### [WHAT IS BEING ASKED]
Would you count how many lines of the entries below include the word "bardzo"? Give nothing but the number.

### [MATERIAL PROVIDED]
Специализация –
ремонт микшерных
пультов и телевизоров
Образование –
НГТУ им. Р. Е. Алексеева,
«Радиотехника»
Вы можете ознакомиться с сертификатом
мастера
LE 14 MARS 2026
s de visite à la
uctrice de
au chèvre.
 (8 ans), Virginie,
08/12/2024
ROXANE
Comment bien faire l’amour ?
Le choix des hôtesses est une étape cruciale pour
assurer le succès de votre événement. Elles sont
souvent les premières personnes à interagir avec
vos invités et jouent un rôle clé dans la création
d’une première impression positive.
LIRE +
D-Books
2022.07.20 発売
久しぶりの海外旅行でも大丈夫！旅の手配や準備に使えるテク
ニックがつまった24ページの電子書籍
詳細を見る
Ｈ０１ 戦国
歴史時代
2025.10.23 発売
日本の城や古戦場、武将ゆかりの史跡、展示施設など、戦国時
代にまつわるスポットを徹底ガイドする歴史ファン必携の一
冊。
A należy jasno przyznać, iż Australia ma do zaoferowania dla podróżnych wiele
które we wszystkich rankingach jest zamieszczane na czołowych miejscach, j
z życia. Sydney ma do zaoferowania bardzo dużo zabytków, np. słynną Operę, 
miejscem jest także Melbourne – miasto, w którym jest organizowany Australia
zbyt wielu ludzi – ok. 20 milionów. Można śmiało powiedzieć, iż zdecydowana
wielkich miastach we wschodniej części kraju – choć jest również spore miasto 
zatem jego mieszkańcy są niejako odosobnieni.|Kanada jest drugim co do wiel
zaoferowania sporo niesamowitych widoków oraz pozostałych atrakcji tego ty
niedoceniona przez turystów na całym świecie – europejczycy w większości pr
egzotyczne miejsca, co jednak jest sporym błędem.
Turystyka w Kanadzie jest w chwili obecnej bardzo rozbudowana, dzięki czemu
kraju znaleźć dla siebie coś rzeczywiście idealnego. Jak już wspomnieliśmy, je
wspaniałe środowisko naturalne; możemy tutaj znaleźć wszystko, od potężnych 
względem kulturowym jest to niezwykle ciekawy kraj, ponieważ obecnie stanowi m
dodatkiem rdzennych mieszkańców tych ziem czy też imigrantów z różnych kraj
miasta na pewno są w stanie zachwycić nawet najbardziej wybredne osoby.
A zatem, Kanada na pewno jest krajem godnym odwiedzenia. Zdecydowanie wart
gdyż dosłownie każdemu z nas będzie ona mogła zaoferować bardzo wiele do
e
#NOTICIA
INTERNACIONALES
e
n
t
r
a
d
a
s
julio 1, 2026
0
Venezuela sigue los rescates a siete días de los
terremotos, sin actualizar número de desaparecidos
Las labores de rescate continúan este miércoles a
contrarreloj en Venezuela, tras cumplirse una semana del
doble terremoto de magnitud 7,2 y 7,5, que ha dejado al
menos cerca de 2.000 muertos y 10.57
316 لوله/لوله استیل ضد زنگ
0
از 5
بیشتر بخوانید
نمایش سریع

---

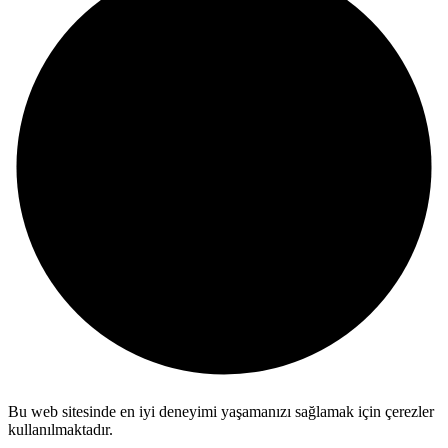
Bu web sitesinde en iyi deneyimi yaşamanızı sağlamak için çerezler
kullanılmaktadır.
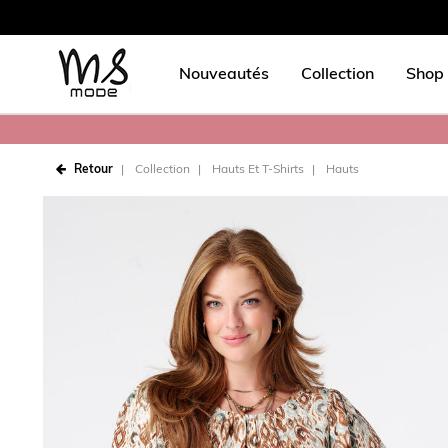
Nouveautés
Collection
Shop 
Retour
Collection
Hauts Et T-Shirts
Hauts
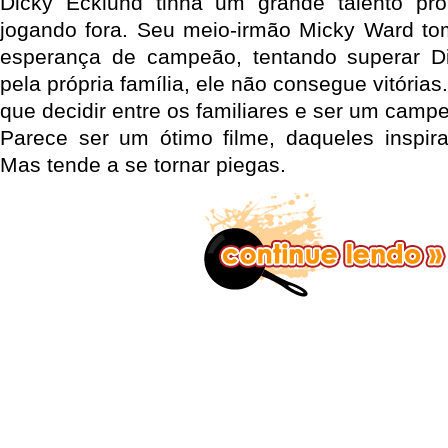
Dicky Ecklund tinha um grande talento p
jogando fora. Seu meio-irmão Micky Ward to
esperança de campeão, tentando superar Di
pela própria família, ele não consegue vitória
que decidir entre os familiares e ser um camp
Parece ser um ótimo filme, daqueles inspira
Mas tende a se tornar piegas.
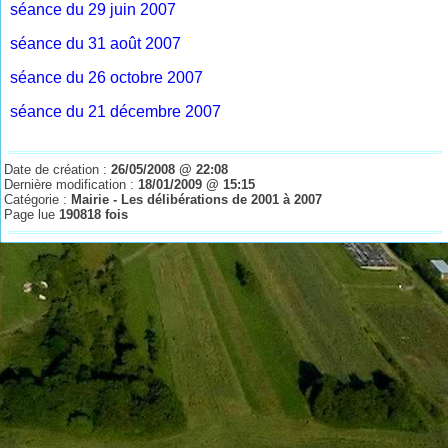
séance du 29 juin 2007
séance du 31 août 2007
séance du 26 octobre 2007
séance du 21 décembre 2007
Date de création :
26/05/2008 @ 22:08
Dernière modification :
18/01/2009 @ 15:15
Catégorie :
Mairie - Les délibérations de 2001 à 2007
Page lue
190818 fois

==

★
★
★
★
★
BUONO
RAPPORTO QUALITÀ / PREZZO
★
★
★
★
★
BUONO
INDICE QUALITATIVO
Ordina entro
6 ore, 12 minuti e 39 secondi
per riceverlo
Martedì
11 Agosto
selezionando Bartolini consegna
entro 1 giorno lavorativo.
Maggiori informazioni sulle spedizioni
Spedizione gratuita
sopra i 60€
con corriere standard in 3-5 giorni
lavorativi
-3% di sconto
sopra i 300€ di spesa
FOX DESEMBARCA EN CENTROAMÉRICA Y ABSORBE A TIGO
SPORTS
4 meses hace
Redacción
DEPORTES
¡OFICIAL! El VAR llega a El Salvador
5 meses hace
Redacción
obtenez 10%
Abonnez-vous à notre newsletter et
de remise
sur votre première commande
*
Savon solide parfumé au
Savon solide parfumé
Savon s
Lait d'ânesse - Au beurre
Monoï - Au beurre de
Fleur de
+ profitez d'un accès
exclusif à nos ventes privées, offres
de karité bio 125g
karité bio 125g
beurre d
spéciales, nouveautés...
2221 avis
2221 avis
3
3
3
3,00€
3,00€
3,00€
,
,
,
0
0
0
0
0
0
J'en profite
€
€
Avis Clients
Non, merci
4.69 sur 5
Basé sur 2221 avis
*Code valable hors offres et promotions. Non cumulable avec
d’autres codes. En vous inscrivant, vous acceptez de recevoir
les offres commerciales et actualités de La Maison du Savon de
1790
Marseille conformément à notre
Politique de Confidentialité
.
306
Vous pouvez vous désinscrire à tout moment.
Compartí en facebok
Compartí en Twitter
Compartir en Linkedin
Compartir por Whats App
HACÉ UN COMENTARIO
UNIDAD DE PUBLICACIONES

### [ANSWER SECTION]
3